TASK DESCRIPTION: Reproduce the data in its entirety, exactly as written.

Recorded data:
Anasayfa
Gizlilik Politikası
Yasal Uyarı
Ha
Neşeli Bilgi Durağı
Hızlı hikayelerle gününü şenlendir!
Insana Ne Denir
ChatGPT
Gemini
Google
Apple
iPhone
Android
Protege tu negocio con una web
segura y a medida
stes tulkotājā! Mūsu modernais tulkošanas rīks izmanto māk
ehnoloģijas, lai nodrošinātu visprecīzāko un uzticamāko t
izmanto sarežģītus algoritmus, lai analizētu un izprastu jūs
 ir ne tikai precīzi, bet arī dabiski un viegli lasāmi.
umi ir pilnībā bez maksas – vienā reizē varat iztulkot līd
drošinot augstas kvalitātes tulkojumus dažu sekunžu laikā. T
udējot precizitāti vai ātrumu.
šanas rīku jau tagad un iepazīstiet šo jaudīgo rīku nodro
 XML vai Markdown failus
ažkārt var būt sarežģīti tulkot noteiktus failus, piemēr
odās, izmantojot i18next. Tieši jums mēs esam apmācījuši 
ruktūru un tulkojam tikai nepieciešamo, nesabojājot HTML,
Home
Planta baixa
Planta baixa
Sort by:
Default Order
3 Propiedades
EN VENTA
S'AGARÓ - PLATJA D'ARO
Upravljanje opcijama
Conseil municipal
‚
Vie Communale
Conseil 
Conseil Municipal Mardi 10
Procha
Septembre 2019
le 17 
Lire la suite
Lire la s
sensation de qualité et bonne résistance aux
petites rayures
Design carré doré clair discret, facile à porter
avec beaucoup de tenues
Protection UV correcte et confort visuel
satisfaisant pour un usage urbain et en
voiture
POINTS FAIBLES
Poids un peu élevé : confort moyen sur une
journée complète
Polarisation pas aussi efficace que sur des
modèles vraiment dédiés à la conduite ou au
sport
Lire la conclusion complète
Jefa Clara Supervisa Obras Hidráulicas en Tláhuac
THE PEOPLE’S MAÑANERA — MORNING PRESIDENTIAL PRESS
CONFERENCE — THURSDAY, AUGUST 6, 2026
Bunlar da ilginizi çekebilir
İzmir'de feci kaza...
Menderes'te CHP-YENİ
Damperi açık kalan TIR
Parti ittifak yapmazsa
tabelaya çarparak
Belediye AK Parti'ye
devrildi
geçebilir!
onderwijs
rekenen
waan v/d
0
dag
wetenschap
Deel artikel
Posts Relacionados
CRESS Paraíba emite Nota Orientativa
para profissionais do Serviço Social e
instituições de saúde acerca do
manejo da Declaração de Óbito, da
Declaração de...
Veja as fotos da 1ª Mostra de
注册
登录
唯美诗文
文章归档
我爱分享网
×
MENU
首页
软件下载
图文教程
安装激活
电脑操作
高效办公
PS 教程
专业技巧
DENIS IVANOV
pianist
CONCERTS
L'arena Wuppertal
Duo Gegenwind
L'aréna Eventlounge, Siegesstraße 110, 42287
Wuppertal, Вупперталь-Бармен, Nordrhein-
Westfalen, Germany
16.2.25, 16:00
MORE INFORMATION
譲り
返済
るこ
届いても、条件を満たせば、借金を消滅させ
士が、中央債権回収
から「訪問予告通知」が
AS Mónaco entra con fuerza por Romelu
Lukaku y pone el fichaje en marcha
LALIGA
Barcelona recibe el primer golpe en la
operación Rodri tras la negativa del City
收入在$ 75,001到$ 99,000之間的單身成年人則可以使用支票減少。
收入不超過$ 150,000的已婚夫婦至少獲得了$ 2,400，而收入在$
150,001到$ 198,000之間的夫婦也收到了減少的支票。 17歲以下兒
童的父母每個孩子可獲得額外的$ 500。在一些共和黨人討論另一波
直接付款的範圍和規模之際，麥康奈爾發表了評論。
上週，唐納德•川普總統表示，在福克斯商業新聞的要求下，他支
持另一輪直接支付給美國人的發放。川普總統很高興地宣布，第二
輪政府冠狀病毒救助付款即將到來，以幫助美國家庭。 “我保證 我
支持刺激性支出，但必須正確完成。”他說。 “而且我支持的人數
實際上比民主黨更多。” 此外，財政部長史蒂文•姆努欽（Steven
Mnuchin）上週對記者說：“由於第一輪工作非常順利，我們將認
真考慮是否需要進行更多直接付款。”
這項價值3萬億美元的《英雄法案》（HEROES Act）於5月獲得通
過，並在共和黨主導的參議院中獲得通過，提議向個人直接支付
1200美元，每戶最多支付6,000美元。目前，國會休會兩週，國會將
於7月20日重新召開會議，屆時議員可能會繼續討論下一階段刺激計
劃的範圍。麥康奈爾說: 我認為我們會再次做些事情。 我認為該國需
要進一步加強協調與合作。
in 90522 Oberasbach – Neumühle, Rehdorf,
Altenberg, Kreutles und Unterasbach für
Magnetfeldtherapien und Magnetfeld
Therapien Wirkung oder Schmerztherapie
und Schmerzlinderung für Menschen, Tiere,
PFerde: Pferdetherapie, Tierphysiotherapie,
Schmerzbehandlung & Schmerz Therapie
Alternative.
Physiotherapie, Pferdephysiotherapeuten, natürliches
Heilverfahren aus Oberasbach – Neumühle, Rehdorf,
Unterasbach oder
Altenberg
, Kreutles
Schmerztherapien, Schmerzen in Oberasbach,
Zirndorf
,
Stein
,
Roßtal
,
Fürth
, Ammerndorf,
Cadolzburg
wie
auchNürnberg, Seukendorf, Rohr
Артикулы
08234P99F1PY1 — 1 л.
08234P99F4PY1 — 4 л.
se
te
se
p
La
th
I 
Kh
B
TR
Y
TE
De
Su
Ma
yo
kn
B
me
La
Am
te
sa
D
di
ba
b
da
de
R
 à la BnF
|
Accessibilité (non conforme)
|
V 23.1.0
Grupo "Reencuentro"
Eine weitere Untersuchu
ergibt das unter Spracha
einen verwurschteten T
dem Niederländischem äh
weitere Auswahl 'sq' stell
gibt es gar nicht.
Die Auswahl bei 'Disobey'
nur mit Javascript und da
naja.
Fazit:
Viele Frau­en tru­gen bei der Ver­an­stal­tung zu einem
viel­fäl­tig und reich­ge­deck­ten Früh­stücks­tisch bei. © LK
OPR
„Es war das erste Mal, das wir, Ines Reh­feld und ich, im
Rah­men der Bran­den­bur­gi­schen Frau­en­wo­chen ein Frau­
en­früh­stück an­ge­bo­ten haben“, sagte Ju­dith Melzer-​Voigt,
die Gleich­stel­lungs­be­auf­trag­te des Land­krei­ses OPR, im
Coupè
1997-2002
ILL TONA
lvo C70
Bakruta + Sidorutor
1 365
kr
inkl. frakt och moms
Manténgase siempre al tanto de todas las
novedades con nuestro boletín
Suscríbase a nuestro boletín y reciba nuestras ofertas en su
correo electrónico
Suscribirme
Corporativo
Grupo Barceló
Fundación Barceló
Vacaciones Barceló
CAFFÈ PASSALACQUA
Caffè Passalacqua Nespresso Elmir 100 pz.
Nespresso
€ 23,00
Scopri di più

OUTPUT:
Anasayfa
Gizlilik Politikası
Yasal Uyarı
Ha
Neşeli Bilgi Durağı
Hızlı hikayelerle gününü şenlendir!
Insana Ne Denir
ChatGPT
Gemini
Google
Apple
iPhone
Android
Protege tu negocio con una web
segura y a medida
stes tulkotājā! Mūsu modernais tulkošanas rīks izmanto māk
ehnoloģijas, lai nodrošinātu visprecīzāko un uzticamāko t
izmanto sarežģītus algoritmus, lai analizētu un izprastu jūs
 ir ne tikai precīzi, bet arī dabiski un viegli lasāmi.
umi ir pilnībā bez maksas – vienā reizē varat iztulkot līd
drošinot augstas kvalitātes tulkojumus dažu sekunžu laikā. T
udējot precizitāti vai ātrumu.
šanas rīku jau tagad un iepazīstiet šo jaudīgo rīku nodro
 XML vai Markdown failus
ažkārt var būt sarežģīti tulkot noteiktus failus, piemēr
odās, izmantojot i18next. Tieši jums mēs esam apmācījuši 
ruktūru un tulkojam tikai nepieciešamo, nesabojājot HTML,
Home
Planta baixa
Planta baixa
Sort by:
Default Order
3 Propiedades
EN VENTA
S'AGARÓ - PLATJA D'ARO
Upravljanje opcijama
Conseil municipal
‚
Vie Communale
Conseil 
Conseil Municipal Mardi 10
Procha
Septembre 2019
le 17 
Lire la suite
Lire la s
sensation de qualité et bonne résistance aux
petites rayures
Design carré doré clair discret, facile à porter
avec beaucoup de tenues
Protection UV correcte et confort visuel
satisfaisant pour un usage urbain et en
voiture
POINTS FAIBLES
Poids un peu élevé : confort moyen sur une
journée complète
Polarisation pas aussi efficace que sur des
modèles vraiment dédiés à la conduite ou au
sport
Lire la conclusion complète
Jefa Clara Supervisa Obras Hidráulicas en Tláhuac
THE PEOPLE’S MAÑANERA — MORNING PRESIDENTIAL PRESS
CONFERENCE — THURSDAY, AUGUST 6, 2026
Bunlar da ilginizi çekebilir
İzmir'de feci kaza...
Menderes'te CHP-YENİ
Damperi açık kalan TIR
Parti ittifak yapmazsa
tabelaya çarparak
Belediye AK Parti'ye
devrildi
geçebilir!
onderwijs
rekenen
waan v/d
0
dag
wetenschap
Deel artikel
Posts Relacionados
CRESS Paraíba emite Nota Orientativa
para profissionais do Serviço Social e
instituições de saúde acerca do
manejo da Declaração de Óbito, da
Declaração de...
Veja as fotos da 1ª Mostra de
注册
登录
唯美诗文
文章归档
我爱分享网
×
MENU
首页
软件下载
图文教程
安装激活
电脑操作
高效办公
PS 教程
专业技巧
DENIS IVANOV
pianist
CONCERTS
L'arena Wuppertal
Duo Gegenwind
L'aréna Eventlounge, Siegesstraße 110, 42287
Wuppertal, Вупперталь-Бармен, Nordrhein-
Westfalen, Germany
16.2.25, 16:00
MORE INFORMATION
譲り
返済
るこ
届いても、条件を満たせば、借金を消滅させ
士が、中央債権回収
から「訪問予告通知」が
AS Mónaco entra con fuerza por Romelu
Lukaku y pone el fichaje en marcha
LALIGA
Barcelona recibe el primer golpe en la
operación Rodri tras la negativa del City
收入在$ 75,001到$ 99,000之間的單身成年人則可以使用支票減少。
收入不超過$ 150,000的已婚夫婦至少獲得了$ 2,400，而收入在$
150,001到$ 198,000之間的夫婦也收到了減少的支票。 17歲以下兒
童的父母每個孩子可獲得額外的$ 500。在一些共和黨人討論另一波
直接付款的範圍和規模之際，麥康奈爾發表了評論。
上週，唐納德•川普總統表示，在福克斯商業新聞的要求下，他支
持另一輪直接支付給美國人的發放。川普總統很高興地宣布，第二
輪政府冠狀病毒救助付款即將到來，以幫助美國家庭。 “我保證 我
支持刺激性支出，但必須正確完成。”他說。 “而且我支持的人數
實際上比民主黨更多。” 此外，財政部長史蒂文•姆努欽（Steven
Mnuchin）上週對記者說：“由於第一輪工作非常順利，我們將認
真考慮是否需要進行更多直接付款。”
這項價值3萬億美元的《英雄法案》（HEROES Act）於5月獲得通
過，並在共和黨主導的參議院中獲得通過，提議向個人直接支付
1200美元，每戶最多支付6,000美元。目前，國會休會兩週，國會將
於7月20日重新召開會議，屆時議員可能會繼續討論下一階段刺激計
劃的範圍。麥康奈爾說: 我認為我們會再次做些事情。 我認為該國需
要進一步加強協調與合作。
in 90522 Oberasbach – Neumühle, Rehdorf,
Altenberg, Kreutles und Unterasbach für
Magnetfeldtherapien und Magnetfeld
Therapien Wirkung oder Schmerztherapie
und Schmerzlinderung für Menschen, Tiere,
PFerde: Pferdetherapie, Tierphysiotherapie,
Schmerzbehandlung & Schmerz Therapie
Alternative.
Physiotherapie, Pferdephysiotherapeuten, natürliches
Heilverfahren aus Oberasbach – Neumühle, Rehdorf,
Unterasbach oder
Altenberg
, Kreutles
Schmerztherapien, Schmerzen in Oberasbach,
Zirndorf
,
Stein
,
Roßtal
,
Fürth
, Ammerndorf,
Cadolzburg
wie
auchNürnberg, Seukendorf, Rohr
Артикулы
08234P99F1PY1 — 1 л.
08234P99F4PY1 — 4 л.
se
te
se
p
La
th
I 
Kh
B
TR
Y
TE
De
Su
Ma
yo
kn
B
me
La
Am
te
sa
D
di
ba
b
da
de
R
 à la BnF
|
Accessibilité (non conforme)
|
V 23.1.0
Grupo "Reencuentro"
Eine weitere Untersuchu
ergibt das unter Spracha
einen verwurschteten T
dem Niederländischem äh
weitere Auswahl 'sq' stell
gibt es gar nicht.
Die Auswahl bei 'Disobey'
nur mit Javascript und da
naja.
Fazit:
Viele Frau­en tru­gen bei der Ver­an­stal­tung zu einem
viel­fäl­tig und reich­ge­deck­ten Früh­stücks­tisch bei. © LK
OPR
„Es war das erste Mal, das wir, Ines Reh­feld und ich, im
Rah­men der Bran­den­bur­gi­schen Frau­en­wo­chen ein Frau­
en­früh­stück an­ge­bo­ten haben“, sagte Ju­dith Melzer-​Voigt,
die Gleich­stel­lungs­be­auf­trag­te des Land­krei­ses OPR, im
Coupè
1997-2002
ILL TONA
lvo C70
Bakruta + Sidorutor
1 365
kr
inkl. frakt och moms
Manténgase siempre al tanto de todas las
novedades con nuestro boletín
Suscríbase a nuestro boletín y reciba nuestras ofertas en su
correo electrónico
Suscribirme
Corporativo
Grupo Barceló
Fundación Barceló
Vacaciones Barceló
CAFFÈ PASSALACQUA
Caffè Passalacqua Nespresso Elmir 100 pz.
Nespresso
€ 23,00
Scopri di più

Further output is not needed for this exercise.